→ AIM OF THE EXERCISE
Every line in the data below that has the word "סוגי" should be returned.

→ DATA EXTRACT
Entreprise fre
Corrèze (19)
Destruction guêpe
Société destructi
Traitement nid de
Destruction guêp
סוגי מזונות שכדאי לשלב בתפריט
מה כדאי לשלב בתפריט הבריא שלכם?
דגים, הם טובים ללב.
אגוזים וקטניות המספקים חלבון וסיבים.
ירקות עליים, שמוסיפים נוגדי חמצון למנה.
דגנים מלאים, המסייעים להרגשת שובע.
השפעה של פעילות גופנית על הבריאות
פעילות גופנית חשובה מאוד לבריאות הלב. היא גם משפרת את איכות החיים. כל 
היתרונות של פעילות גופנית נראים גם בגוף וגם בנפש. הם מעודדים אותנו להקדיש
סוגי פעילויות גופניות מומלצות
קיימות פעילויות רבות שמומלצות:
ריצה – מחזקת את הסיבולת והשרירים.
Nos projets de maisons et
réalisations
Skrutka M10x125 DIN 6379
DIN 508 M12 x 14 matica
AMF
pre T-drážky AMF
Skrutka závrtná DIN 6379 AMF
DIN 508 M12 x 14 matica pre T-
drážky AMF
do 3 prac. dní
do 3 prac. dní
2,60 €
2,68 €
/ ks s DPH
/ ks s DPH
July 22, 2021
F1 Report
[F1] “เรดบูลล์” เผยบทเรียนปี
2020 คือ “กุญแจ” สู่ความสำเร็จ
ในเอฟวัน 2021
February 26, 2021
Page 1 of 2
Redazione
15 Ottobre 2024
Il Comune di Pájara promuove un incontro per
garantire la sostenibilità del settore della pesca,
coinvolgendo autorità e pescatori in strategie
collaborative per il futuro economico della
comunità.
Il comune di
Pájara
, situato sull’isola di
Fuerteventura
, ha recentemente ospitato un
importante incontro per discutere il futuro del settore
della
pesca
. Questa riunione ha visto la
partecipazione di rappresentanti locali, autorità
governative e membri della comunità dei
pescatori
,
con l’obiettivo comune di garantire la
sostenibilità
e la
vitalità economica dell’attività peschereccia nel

→ RESULT OF THIS TASK
סוגי מזונות שכדאי לשלב בתפריט
סוגי פעילויות גופניות מומלצות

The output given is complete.